I am dead serious. Nothing has happened. It is one thirty in the night, I can't sleep, I am hungry, I am drinking an awesome double brew sugar free vanilla coffee from Mcd's that Monte brought back for me. I am not sleepy yet (coffee doesn't affect me at all). I have been thinking about anything whatsoever to write about and I can't think of nuttin'!.
One thing we did was finally, after months of talking about it we made Italian Wedding Soup. It was very easy, time consuming, but easy. I worked on the broth all day and it was delicious. I put the ingredients into a bowl with the hamburger and made poor Ange mix it. Then using a melon baller she made tiny meatballs. Meanwhile I had ordered the proper teeny pasta from Amazon CANADA, got out the big bag of spinach and voila! soup!!! It was absolutely delicious but I can see it's really only as good as the broth ends up.

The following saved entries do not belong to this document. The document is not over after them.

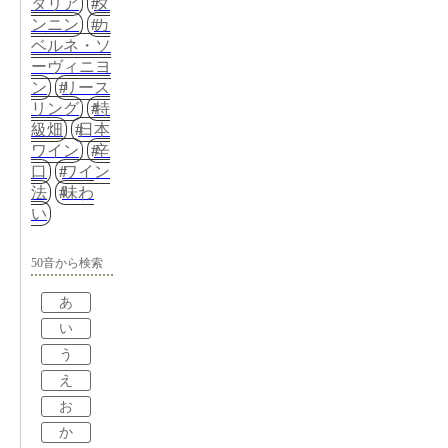
タリア
タ
ンニン
カ
ベルネ・ソ
ーヴィニヨ
ン
リース
リング
特
級畑
日本
ワイン
辛
口
ワイン
法
味わ
い
50音から検索
あ
い
う
え
お
か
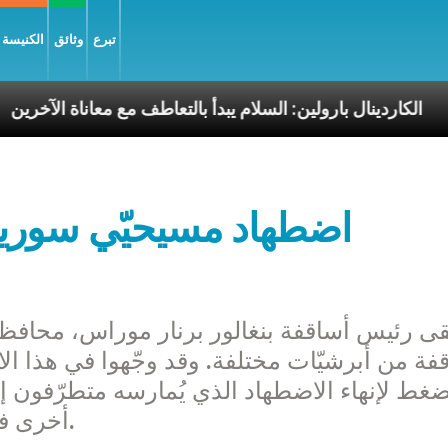
تبرع
وثائق
الكنيسة و
وليّة
الكاردينال بارولين: السلام يبدأ بالتعاطف مع معان
اضطهاد مسيحيّي سوريا و
قى رئيس أساقفة بنغالور برنار موراس، محافظ 
فة من أبرشيّات مختلفة. وقد وجّهوا في هذا ال
ضغط لإنهاء الاضطهاد الذي يُمارسه متطرّفون إ
أخرى في العراق وسوريا وبلدان أفريقية أخرى.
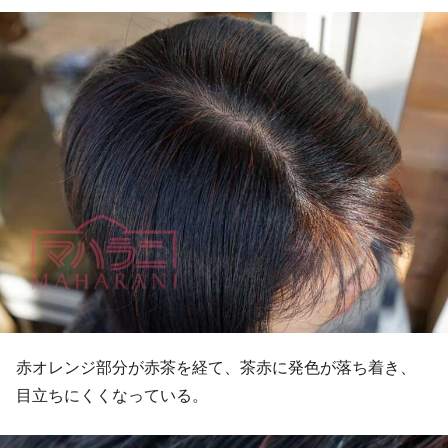
赤オレンジ部分が赤茶を経て、茶赤に発色が落ち着き、
目立ちにくくなっている。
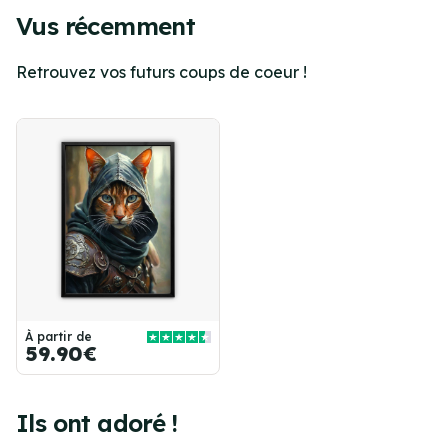
Vus récemment
Retrouvez vos futurs coups de coeur !
À partir de
59.90€
Ils ont adoré !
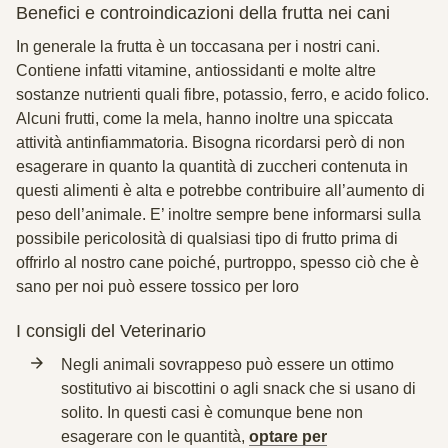
Benefici e controindicazioni della frutta nei cani
In generale la frutta è un toccasana per i nostri cani.
Contiene infatti vitamine, antiossidanti e molte altre
sostanze nutrienti quali fibre, potassio, ferro, e acido folico.
Alcuni frutti, come la mela, hanno inoltre una spiccata
attività antinfiammatoria. Bisogna ricordarsi però di non
esagerare in quanto la quantità di zuccheri contenuta in
questi alimenti è alta e potrebbe contribuire all’aumento di
peso dell’animale. E’ inoltre sempre bene informarsi sulla
possibile pericolosità di qualsiasi tipo di frutto prima di
offrirlo al nostro cane poiché, purtroppo, spesso ciò che è
sano per noi può essere tossico per loro
I consigli del Veterinario
Negli animali sovrappeso può essere un ottimo
sostitutivo ai biscottini o agli snack che si usano di
solito. In questi casi è comunque bene non
esagerare con le quantità,
optare per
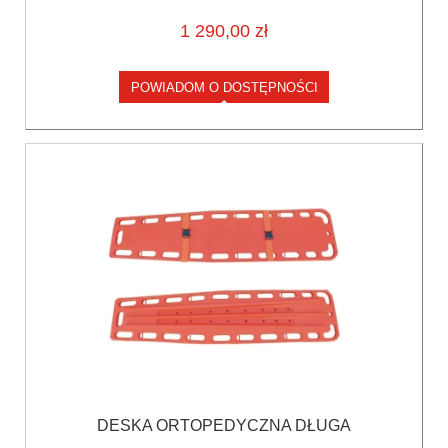
1 290,00 zł
POWIADOM O DOSTĘPNOŚCI
DESKA ORTOPEDYCZNA DŁUGA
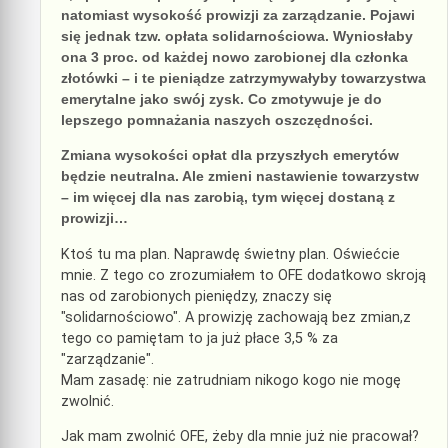
natomiast wysokość prowizji za zarządzanie. Pojawi
się jednak tzw. opłata solidarnościowa. Wyniosłaby
ona 3 proc. od każdej nowo zarobionej dla członka
złotówki – i te pieniądze zatrzymywałyby towarzystwa
emerytalne jako swój zysk. Co zmotywuje je do
lepszego pomnażania naszych oszczędności.
Zmiana wysokości opłat dla przyszłych emerytów
będzie neutralna. Ale zmieni nastawienie towarzystw
– im więcej dla nas zarobią, tym więcej dostaną z
prowizji…
Ktoś tu ma plan. Naprawdę świetny plan. Oświećcie
mnie. Z tego co zrozumiałem to OFE dodatkowo skroją
nas od zarobionych pieniędzy, znaczy się
"solidarnościowo". A prowizję zachowają bez zmian,z
tego co pamiętam to ja już płace 3,5 % za
"zarządzanie".
Mam zasadę: nie zatrudniam nikogo kogo nie mogę
zwolnić.
Jak mam zwolnić OFE, żeby dla mnie już nie pracował?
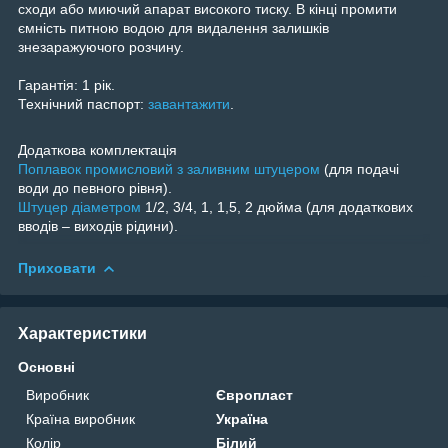
сходи або миючий апарат високого тиску. В кінці промити
ємність питною водою для видалення залишків
знезаражуючого розчину.
Гарантія:
1 рік.
Технічний паспорт:
завантажити
.
Додаткова комплектація
Поплавок промисловий з заливним штуцером
(для подачі
води до певного рівня).
Штуцер діаметром
1/2, 3/4, 1, 1,5, 2 дюйма (для додаткових
вводів – виходів рідини).
Приховати
Характеристики
Основні
Виробник
Європласт
Країна виробник
Україна
Колір
Білий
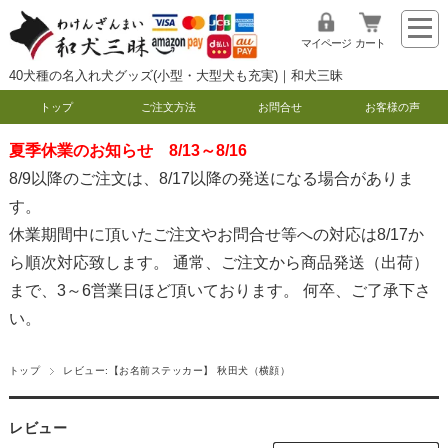
マイページ
カート
40犬種の名入れ犬グッズ(小型・大型犬も充実)｜和犬三昧
トップ
ご注文方法
お問合せ
お客様の声
夏季休業のお知らせ 8/13～8/16
8/9以降のご注文は、8/17以降の発送になる場合がありま
す。
休業期間中に頂いたご注文やお問合せ等への対応は8/17か
ら順次対応致します。 通常、ご注文から商品発送（出荷）
まで、3～6営業日ほど頂いております。 何卒、ご了承下さ
い。
トップ
レビュー:【お名前ステッカー】 秋田犬（横顔）
レビュー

I have big fat chubalub arms, the kind one hides with long sleeves (like Oprah does...look next time you see her). There is no way I can hide mine. I hate long sleeves. I can't function or think with long sleeves on.

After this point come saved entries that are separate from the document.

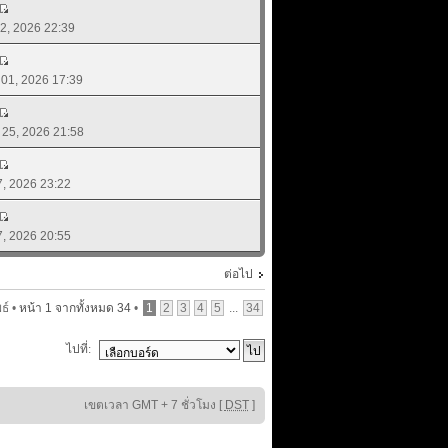
 02, 2026 22:39
. 01, 2026 17:39
. 25, 2026 21:58
17, 2026 23:22
17, 2026 20:55
ต่อไป
ธ์ •
หน้า
1
จากทั้งหมด
34
•
1
2
3
4
5
...
34
ไปที่:
เขตเวลา GMT + 7 ชั่วโมง [
DST
]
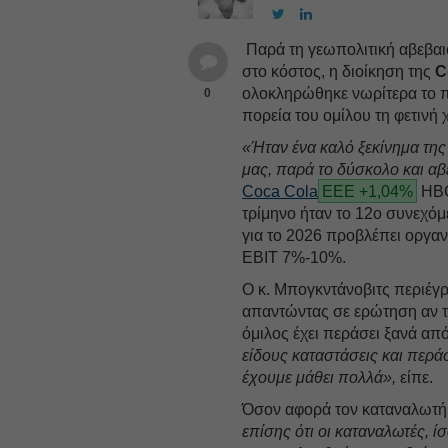
Παρά τη γεωπολιτική αβεβαιό
στο κόστος, η διοίκηση της
C
ολοκληρώθηκε νωρίτερα το πρ
0
πορεία του ομίλου τη φετινή 
«Ήταν ένα καλό ξεκίνημα της
μας, παρά το δύσκολο και αβ
Coca Cola
ΕΕΕ +1,04%
HB
τρίμηνο ήταν το 12ο συνεχόμ
για το 2026 προβλέπει οργα
EBIT 7%-10%.
Ο κ. Μπογκντάνοβιτς περιέγρ
απαντώντας σε ερώτηση αν το
όμιλος έχει περάσει ξανά απ
είδους καταστάσεις και περά
έχουμε μάθει πολλά»,
είπε.
Όσον αφορά τον καταναλωτή,
επίσης ότι οι καταναλωτές, 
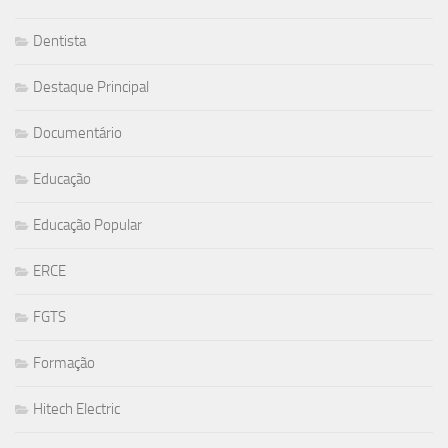
Dentista
Destaque Principal
Documentário
Educação
Educação Popular
ERCE
FGTS
Formação
Hitech Electric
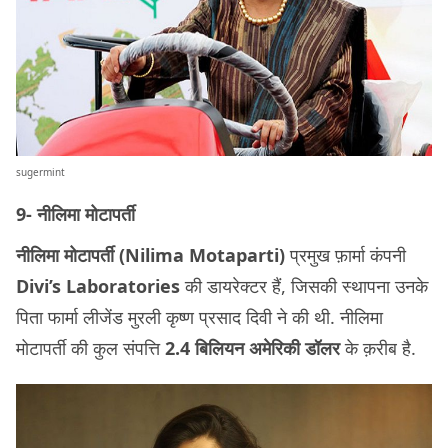
sugermint
9- नीलिमा मोटापर्ती
नीलिमा मोटापर्ती (Nilima Motaparti)
प्रमुख फ़ार्मा कंपनी
Divi’s Laboratories
की डायरेक्टर हैं, जिसकी स्थापना उनके
पिता फार्मा लीजेंड मुरली कृष्ण प्रसाद दिवी ने की थी. नीलिमा
मोटापर्ती की कुल संपत्ति
2.4 बिलियन अमेरिकी डॉलर
के क़रीब है.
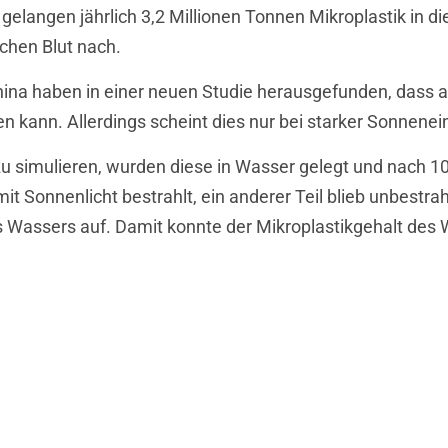
elangen jährlich 3,2 Millionen Tonnen Mikroplastik in 
chen Blut nach.
China haben in einer neuen Studie herausgefunden, dass
n kann. Allerdings scheint dies nur bei starker Sonnenein
u simulieren, wurden diese in Wasser gelegt und nach 10 
t Sonnenlicht bestrahlt, ein anderer Teil blieb unbestrah
s Wassers auf. Damit konnte der Mikroplastikgehalt de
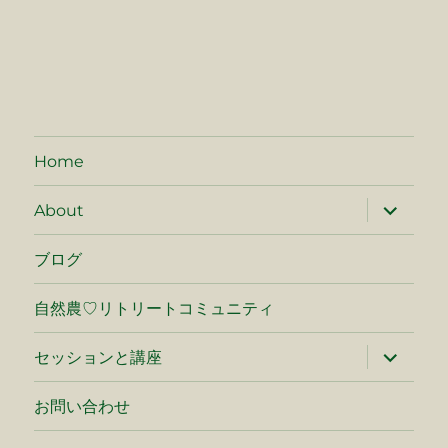
Home
サ
About
ブ
メ
ニ
ブログ
ュ
ー
を
自然農♡リトリートコミュニティ
展
開
サ
セッションと講座
ブ
メ
ニ
お問い合わせ
ュ
ー
を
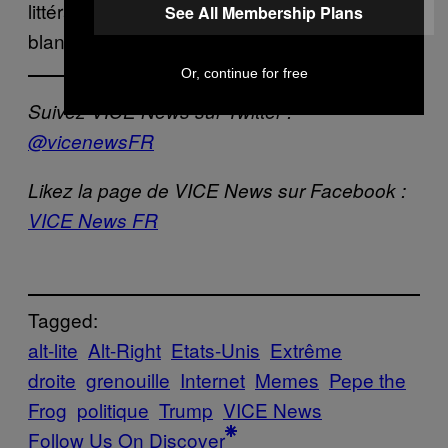
littéralement devenu un ségrégationniste
See All Membership Plans
blanc. »
Or, continue for free
Suivez VICE News sur Twitter :
@vicenewsFR
Likez la page de VICE News sur Facebook :
VICE News FR
Tagged:
alt-lite
Alt-Right
Etats-Unis
Extrême
droite
grenouille
Internet
Memes
Pepe the
Frog
politique
Trump
VICE News
Follow Us On Discover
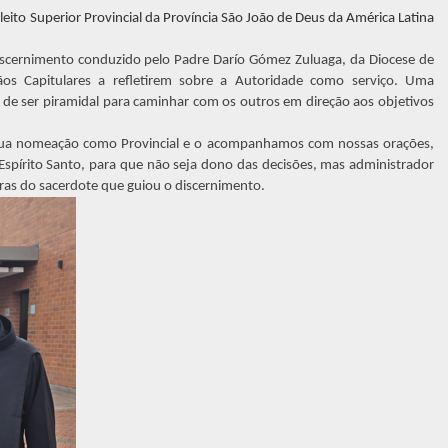
 eleito Superior Provincial da Província São João de Deus da América Latina
scernimento conduzido pelo Padre Darío Gómez Zuluaga, da Diocese de
os Capitulares a refletirem sobre a Autoridade como serviço. Uma
 de ser piramidal para caminhar com os outros em direção aos objetivos
r sua nomeação como Provincial e o acompanhamos com nossas orações,
spírito Santo, para que não seja dono das decisões, mas administrador
ras do sacerdote que guiou o discernimento.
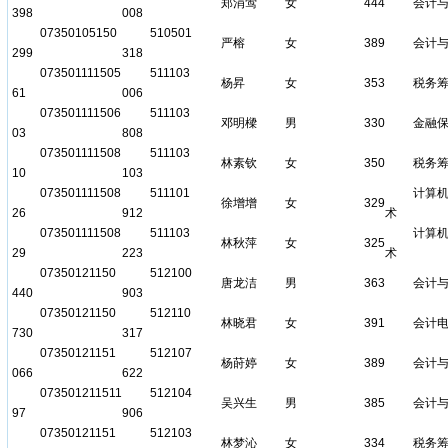
郑涓莺
女
444
会计
398
008
07350105150
510501
严榕
女
389
会计
299
318
073501111505
511103
杨昇
女
353
税务
61
006
073501111506
511103
邓明樑
男
330
金融
03
808
073501111508
511103
林素钦
女
350
税务
10
103
073501111508
511101
计算
徐增增
女
329
26
912
术
073501111508
511103
计算
林秋萍
女
325
29
223
术
07350121150
512100
唐龙洁
男
363
会计
440
903
07350121150
512110
林晓君
女
391
会计
730
317
07350121151
512107
杨莳婷
女
389
会计
066
622
073501211511
512104
吴兴生
男
385
会计
97
906
07350121151
512103
林梦沁
女
334
税务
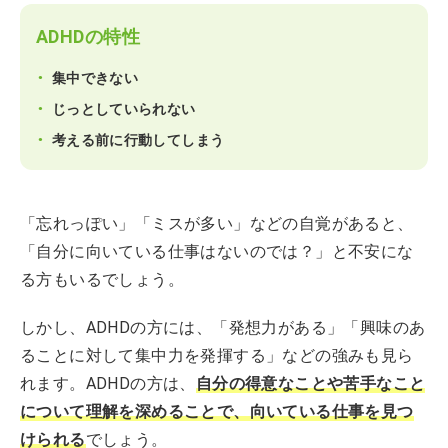
ADHDの特性
集中できない
じっとしていられない
考える前に行動してしまう
「忘れっぽい」「ミスが多い」などの自覚があると、
「自分に向いている仕事はないのでは？」と不安にな
る方もいるでしょう。
しかし、ADHDの方には、「発想力がある」「興味のあ
ることに対して集中力を発揮する」などの強みも見ら
れます。ADHDの方は、
自分の得意なことや苦手なこと
について理解を深めることで、向いている仕事を見つ
けられる
でしょう。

The reason I mention this is I am really in need of getting an accurate blood pressure reading. I can't use just any machine. My giant upper arms preclude that. I need the big boy cuffs that only doctors have. I even asked at Life Labs the last time I was in there and they don't have them. The regular ones add like twenty points to my numbers and severely cut the blood to my hands off. And it super hurts. The wrist ones are garbage. They are totally unreliable.
Last time I saw the doctor, about last summer time, I found out my blood pressure had snuck up to one fifty over something. Dammit!!! So she prescribed a weird drug that the tele dr. was upset I was taking. I am already on three other ones to get my pressure down to one twenty over something. He said it would dehydrate me...no matter how much I drink.
About a month after starting that pill, and I am not sure it has anything to do with this, I developed tinnitus in my left ear. And it is loud! And it is driving me crazy. And my head pumps. I don't think it is caused by high pressure...it would be in both ears then I figure but I would like to get a doctor that knows what he/she is doing to get this under control. But alas! This is Canada. That won't be happening anytime soon. So if I have a stroke you will know why.
I haven't been eating really properly for the last while. I was looking at the calendar and suddenly realized we are in the middle of March. Crapadoodle!!!! I need and planned to lose fifty pounds before the wedding May 24th! Hokey Dinah!!! I better get on it!!! Twenty five pounds a month. Hmmmmm....that is a lot of not eating. I think I am too old and fat to shoot for that much. Plus every pound you lose at my age adds another layer of crepey skin!!!
Not that I really care. I like, embrace, being older. Some things have been a surprise though. I don't age in my head. Go figure. And I am not as sure on my feet, my voice won't let me sing anymore, my taste has changed drastically (probably because of all the meds I take...shovel list), I get very sleepy in the day but am wide awake at night, I packed my house to move, mostly by myself, seven years ago. I could not do that now without a lot of sitting sessions. Things like that. But overall I enjoy being older. It is sure easier, socially, than when I was in my younger years. I know EVERYTHING now and it makes convo with people a lot easier. Lol!!!!
Well enough rambling. Another goofy post. My apologies. Til next time...TFL & TTYL
'Age is an issue of mind over matter, if you don't mind, it doesn't matter.' Mark Twain
this quote could be my life mantra!!!